Are there other aspects to LLMs that excite you?
I think the democratization of these technologies is going to be key. Before, there was this barrier: You had to be able to write in Python to access this very rich set of tools. That’s all changed now. People across different disciplines will now also be able to access these really powerful technologies, which is a huge democratization. And the impact on education is only just being felt. My son is doing his GCSEs (high school diploma exams) now and creating sample exam questions using ChatGPT. He’s going to grow up with this all being normal and just part of the tools he’s able to use. So I think it’s a game changer.
And how do you see SciBite evolving with these rapidly evolving times?
I think we're going to continue to be pioneers and innovators in this field.

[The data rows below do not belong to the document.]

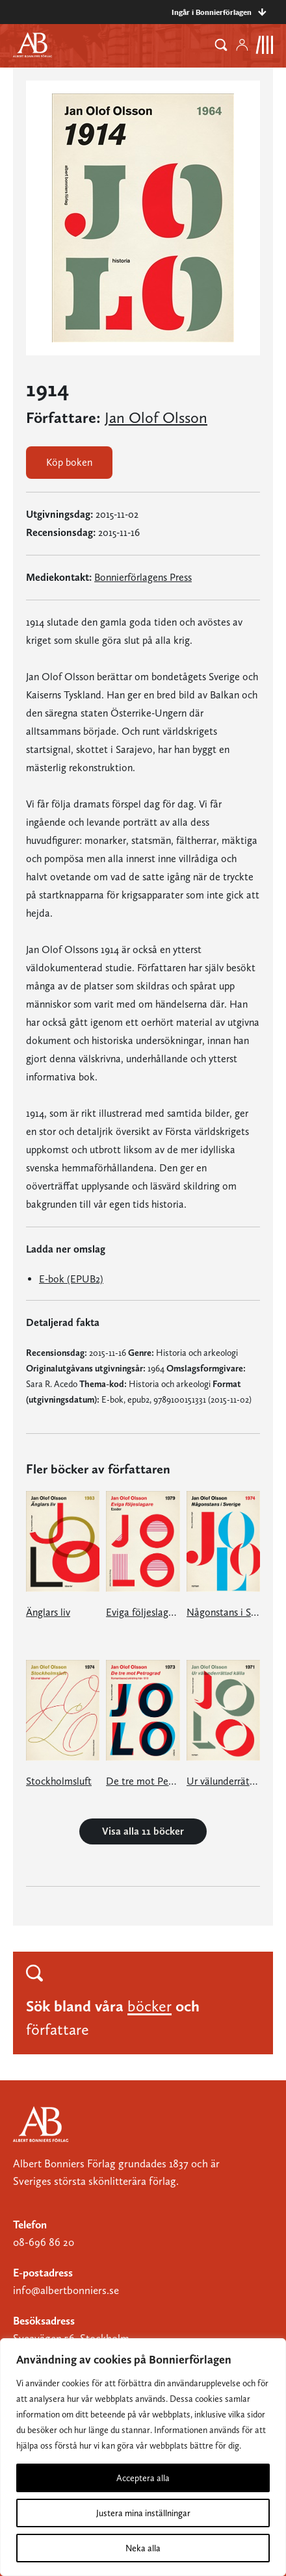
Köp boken (69, 462)
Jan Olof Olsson (156, 418)
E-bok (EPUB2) (71, 1279)
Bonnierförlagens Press (143, 577)
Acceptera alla (143, 2478)
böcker (149, 2005)
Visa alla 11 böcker (143, 1831)
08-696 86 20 (43, 2242)
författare (57, 2029)
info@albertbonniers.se (66, 2290)
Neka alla (143, 2548)
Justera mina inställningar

I think what we do well is being able to prototype and iterate on new tech very fast. So I see us as a sort of the innovation skunkworks of Elsevier. We can further supercharge some of Elsevier’s products. And more of our stuff will be used at scale, taking away more of the tedious work. We’ve also got some new products coming out that deal with a big hurdle in the ontology world: mapping between ontologies. So again, I am really excited.
Is there anything that would make your job easier in terms of accelerating R&D for the life sciences? Is there something people can do?
Support, fund and recognize all of these ontologies that underpin all of this cool stuff we’re doing. And if you don’t have money, provide feedback: Use your expertise with those sources. They all have public trackers where you can make suggestions in terms of what needs to be fixed or added. It just makes the products better.
Become part of this virtuous circle!